Damien Broderick wrote:
> from Paradise Regained:
>
> "Thou neither dost persuade me to seek wealth
> For empire's sake, nor empire to affect
> For glory's sake, by all thy argument.
> For what is glory but the blaze of fame,
> The people's praise, if always praise unmixed?
> And what the people but a herd confused,
> A miscellaneous rabble, who extol
> Things vulgar, and, well weighed, scarce worth the praise?
> They praise and they admire they know not what,
> And know not whom, but as one leads the other;
> And what delight to be by such extolled,
> To live upon their tongues, and be their talk?

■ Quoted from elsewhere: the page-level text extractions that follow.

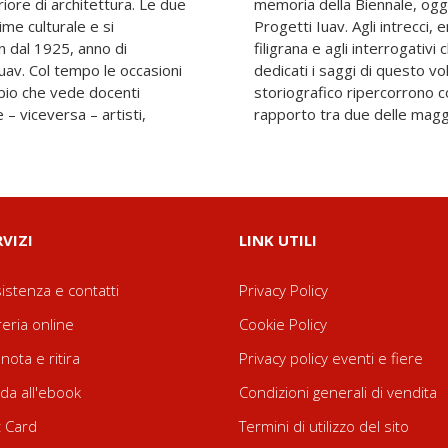
riore di architettura. Le due
a all’interno dell’Archivio
me culturale e si
, di questa storia in
 dal 1925, anno di
gono sollecitati sono
Iuav. Col tempo le occasioni
che dopo anni di silenzio
mbio che vede docenti
asversale il fruttuoso
e – viceversa – artisti,
rapporto tra due delle maggi
RVIZI
LINK UTILI
istenza e contatti
Privacy Policy
reria online
Cookie Policy
nota e ritira
Privacy policy eventi e fiere
da all'ebook
Condizioni generali di vendita
t Card
Termini di utilizzo del sito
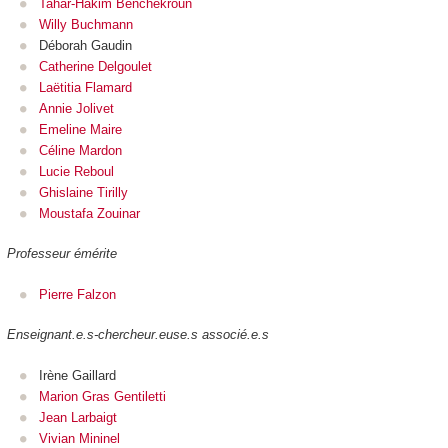
Tahar-Hakim Benchekroun
Willy Buchmann
Déborah Gaudin
Catherine Delgoulet
Laëtitia Flamard
Annie Jolivet
Emeline Maire
Céline Mardon
Lucie Reboul
Ghislaine Tirilly
Moustafa Zouinar
Professeur émérite
Pierre Falzon
Enseignant.e.s-chercheur.euse.s associé.e.s
Irène Gaillard
Marion Gras Gentiletti
Jean Larbaigt
Vivian Mininel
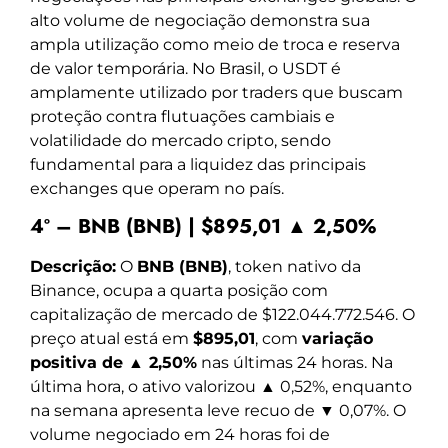
alto volume de negociação demonstra sua
ampla utilização como meio de troca e reserva
de valor temporária. No Brasil, o USDT é
amplamente utilizado por traders que buscam
proteção contra flutuações cambiais e
volatilidade do mercado cripto, sendo
fundamental para a liquidez das principais
exchanges que operam no país.
4º – BNB (BNB) | $895,01 ▲ 2,50%
Descrição:
O
BNB (BNB)
, token nativo da
Binance, ocupa a quarta posição com
capitalização de mercado de $122.044.772.546. O
preço atual está em
$895,01
, com
variação
positiva de ▲ 2,50%
nas últimas 24 horas. Na
última hora, o ativo valorizou ▲ 0,52%, enquanto
na semana apresenta leve recuo de ▼ 0,07%. O
volume negociado em 24 horas foi de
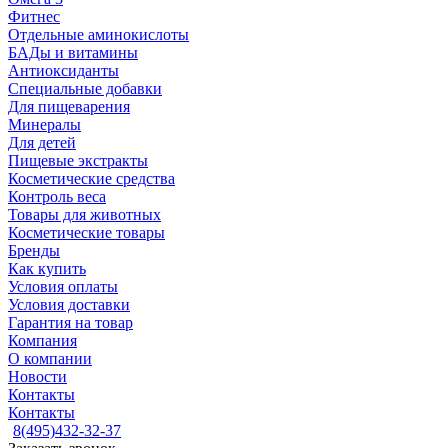
Фитнес
Отдельные аминокислоты
БАДы и витамины
Антиоксиданты
Специальные добавки
Для пищеварения
Минералы
Для детей
Пищевые экстракты
Косметические средства
Контроль веса
Товары для животных
Косметические товары
Бренды
Как купить
Условия оплаты
Условия доставки
Гарантия на товар
Компания
О компании
Новости
Контакты
Контакты
8(495)432-32-37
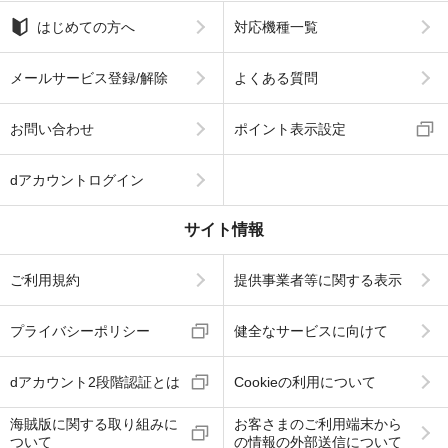
はじめての方へ
対応機種一覧
メールサービス登録/解除
よくある質問
お問い合わせ
ポイント表示設定
dアカウントログイン
サイト情報
ご利用規約
提供事業者等に関する表示
プライバシーポリシー
健全なサービスに向けて
dアカウント2段階認証とは
Cookieの利用について
海賊版に関する取り組みに
お客さまのご利用端末から
ついて
の情報の外部送信について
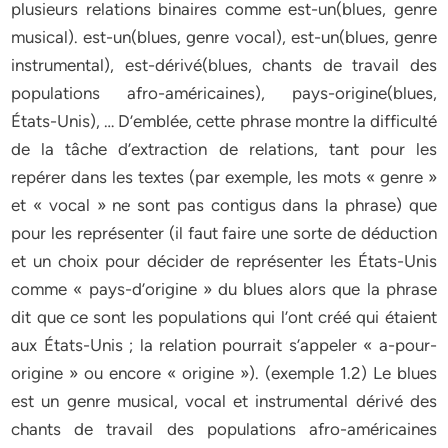
plusieurs relations binaires comme est-un(blues, genre
musical). est-un(blues, genre vocal), est-un(blues, genre
instrumental), est-dérivé(blues, chants de travail des
populations afro-américaines), pays-origine(blues,
États-Unis), … D’emblée, cette phrase montre la difficulté
de la tâche d’extraction de relations, tant pour les
repérer dans les textes (par exemple, les mots « genre »
et « vocal » ne sont pas contigus dans la phrase) que
pour les représenter (il faut faire une sorte de déduction
et un choix pour décider de représenter les États-Unis
comme « pays-d’origine » du blues alors que la phrase
dit que ce sont les populations qui l’ont créé qui étaient
aux États-Unis ; la relation pourrait s’appeler « a-pour-
origine » ou encore « origine »). (exemple 1.2) Le blues
est un genre musical, vocal et instrumental dérivé des
chants de travail des populations afro-américaines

> Of whom to be dispraised were no small praise--
> His lot who dares be singularly good.
> The intelligent among them and the wise
> Are few, and glory scarce of few is raised.

Having pointed out this problem, how did Milton intend to fix it? Was
he just pointlessly rubbing in the fact that most people, by an accident
of birth, don't have the raw talent to become famous poets? Or so it
was back in the days when poetry rhymed or at least rhythmed; today,
alas, anyone can be a famous poet, and that is not so much an
improvement as an anti-elitist might have thought. If we wish a proud
few to become a proud multitude, we must raise up people, not lower our
standards. Unfortunately there's a limit to how much you can do to
create innate talent, if you can't add brainpower. Fortunately the laws
of physics don't prohibit us from adding brainpower. It just takes a
little longer.

Unlike the case if you feel guilty for being born unusually rich, you
can't give away smart. Not without a great deal of effort, on the order
of devoting your life to the challenge. In that I willingly gave over
my life to solving the problem of unequal distribution of intelligence,
I see no reason to pretend the problem doesn't exist.